### Study material:
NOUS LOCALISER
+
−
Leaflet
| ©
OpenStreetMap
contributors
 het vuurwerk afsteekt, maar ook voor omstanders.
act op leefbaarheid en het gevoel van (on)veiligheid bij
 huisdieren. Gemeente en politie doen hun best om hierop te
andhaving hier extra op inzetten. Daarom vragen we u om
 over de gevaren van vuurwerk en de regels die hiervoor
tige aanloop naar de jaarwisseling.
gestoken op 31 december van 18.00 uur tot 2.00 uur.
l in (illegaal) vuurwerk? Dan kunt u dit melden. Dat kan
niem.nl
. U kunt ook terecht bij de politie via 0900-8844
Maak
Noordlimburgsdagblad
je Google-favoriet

### What you have to do:
If a line in the records contains the string "kunt", copy it out.

### Exercise response:
l in (illegaal) vuurwerk? Dan kunt u dit melden. Dat kan
. U kunt ook terecht bij de politie via 0900-8844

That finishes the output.